---------- THE INPUT ----------

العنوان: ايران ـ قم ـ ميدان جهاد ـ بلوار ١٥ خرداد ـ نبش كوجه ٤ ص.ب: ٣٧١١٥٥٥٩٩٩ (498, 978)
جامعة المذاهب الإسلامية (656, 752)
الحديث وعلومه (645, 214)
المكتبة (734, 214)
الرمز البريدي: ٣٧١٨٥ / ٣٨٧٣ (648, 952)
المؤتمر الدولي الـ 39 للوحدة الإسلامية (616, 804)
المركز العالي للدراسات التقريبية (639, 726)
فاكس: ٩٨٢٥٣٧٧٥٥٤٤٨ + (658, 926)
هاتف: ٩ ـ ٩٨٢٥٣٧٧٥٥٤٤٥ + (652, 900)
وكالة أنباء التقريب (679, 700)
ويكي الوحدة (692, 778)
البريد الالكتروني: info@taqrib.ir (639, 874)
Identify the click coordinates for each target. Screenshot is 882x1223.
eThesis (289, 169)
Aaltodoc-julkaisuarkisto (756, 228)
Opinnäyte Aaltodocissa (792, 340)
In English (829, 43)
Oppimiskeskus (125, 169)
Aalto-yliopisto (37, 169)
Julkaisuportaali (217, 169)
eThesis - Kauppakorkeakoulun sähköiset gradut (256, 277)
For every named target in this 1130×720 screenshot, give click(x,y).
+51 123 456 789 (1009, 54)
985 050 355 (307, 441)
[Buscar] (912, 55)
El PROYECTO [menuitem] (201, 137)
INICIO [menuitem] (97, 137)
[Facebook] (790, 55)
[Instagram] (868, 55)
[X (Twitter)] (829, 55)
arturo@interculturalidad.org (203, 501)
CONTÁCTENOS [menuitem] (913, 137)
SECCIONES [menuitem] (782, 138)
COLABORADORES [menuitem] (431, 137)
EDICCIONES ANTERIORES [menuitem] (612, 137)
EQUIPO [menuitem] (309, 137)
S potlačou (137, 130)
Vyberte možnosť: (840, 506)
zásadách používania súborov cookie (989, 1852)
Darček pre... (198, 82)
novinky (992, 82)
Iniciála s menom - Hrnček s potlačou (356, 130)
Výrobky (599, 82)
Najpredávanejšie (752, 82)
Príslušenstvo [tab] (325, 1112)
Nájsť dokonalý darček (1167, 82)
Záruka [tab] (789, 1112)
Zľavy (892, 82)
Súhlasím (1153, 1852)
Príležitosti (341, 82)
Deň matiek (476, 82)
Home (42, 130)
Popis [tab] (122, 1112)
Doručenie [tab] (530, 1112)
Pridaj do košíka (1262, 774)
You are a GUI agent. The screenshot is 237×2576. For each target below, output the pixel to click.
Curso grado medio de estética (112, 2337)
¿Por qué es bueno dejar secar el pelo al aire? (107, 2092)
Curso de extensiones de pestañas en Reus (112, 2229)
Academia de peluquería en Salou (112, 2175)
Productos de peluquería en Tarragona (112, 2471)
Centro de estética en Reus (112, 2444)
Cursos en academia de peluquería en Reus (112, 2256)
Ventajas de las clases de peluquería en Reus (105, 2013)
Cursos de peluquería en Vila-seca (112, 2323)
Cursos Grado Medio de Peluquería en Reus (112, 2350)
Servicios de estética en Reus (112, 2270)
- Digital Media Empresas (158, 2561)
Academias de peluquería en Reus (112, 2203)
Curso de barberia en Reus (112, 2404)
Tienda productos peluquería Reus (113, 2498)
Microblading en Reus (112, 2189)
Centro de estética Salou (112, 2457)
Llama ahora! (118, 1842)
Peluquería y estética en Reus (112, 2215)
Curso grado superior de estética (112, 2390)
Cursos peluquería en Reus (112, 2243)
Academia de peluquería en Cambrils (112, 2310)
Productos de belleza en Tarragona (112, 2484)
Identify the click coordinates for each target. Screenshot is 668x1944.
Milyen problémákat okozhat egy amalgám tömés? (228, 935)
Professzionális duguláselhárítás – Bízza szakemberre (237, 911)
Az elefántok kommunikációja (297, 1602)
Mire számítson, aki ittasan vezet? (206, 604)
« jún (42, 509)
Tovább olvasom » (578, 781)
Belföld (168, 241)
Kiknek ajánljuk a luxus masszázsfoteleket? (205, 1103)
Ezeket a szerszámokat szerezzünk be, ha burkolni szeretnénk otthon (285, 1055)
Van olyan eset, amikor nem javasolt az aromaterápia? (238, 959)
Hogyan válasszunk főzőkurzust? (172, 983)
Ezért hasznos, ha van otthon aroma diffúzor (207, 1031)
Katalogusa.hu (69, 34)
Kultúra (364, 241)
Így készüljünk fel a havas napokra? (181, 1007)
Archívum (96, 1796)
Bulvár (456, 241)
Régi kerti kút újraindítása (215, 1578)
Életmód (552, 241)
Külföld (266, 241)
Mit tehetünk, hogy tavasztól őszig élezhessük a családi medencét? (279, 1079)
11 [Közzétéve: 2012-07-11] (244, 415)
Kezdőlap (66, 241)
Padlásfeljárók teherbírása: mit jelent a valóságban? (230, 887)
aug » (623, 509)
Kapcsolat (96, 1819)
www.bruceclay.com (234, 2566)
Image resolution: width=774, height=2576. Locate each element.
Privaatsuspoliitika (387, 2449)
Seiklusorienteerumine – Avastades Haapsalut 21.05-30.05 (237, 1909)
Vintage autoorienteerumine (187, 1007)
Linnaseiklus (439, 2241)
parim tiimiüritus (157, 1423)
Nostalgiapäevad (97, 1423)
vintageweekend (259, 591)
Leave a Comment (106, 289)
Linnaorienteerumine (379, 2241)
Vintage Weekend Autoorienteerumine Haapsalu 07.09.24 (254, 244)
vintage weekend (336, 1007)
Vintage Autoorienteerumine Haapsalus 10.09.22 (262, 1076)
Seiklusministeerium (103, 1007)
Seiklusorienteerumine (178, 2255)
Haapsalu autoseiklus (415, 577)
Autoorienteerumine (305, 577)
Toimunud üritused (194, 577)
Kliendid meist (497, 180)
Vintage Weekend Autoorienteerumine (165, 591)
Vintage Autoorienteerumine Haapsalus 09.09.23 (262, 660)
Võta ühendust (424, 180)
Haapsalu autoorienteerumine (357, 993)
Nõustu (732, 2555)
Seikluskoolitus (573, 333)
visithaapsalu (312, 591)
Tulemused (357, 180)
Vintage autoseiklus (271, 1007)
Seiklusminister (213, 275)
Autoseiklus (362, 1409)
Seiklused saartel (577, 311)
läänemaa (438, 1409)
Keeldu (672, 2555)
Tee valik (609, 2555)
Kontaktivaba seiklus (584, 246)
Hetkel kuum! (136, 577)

----------

YOUR GOAL :: For the records above, state the number of lines holding the string "potlačou", without further comment.

OUTPUT OF THE EXERCISE :: 2